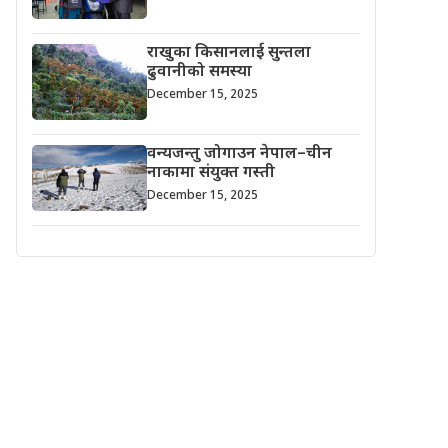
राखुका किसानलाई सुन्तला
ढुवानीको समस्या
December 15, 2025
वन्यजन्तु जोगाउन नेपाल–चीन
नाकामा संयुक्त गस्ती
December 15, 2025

# [TRY IT]
Line by line, write out the data above exactly, without the pictures.

# [RESULT OF THE EXERCISE]
राखुका किसानलाई सुन्तला
ढुवानीको समस्या
December 15, 2025
वन्यजन्तु जोगाउन नेपाल–चीन
नाकामा संयुक्त गस्ती
December 15, 2025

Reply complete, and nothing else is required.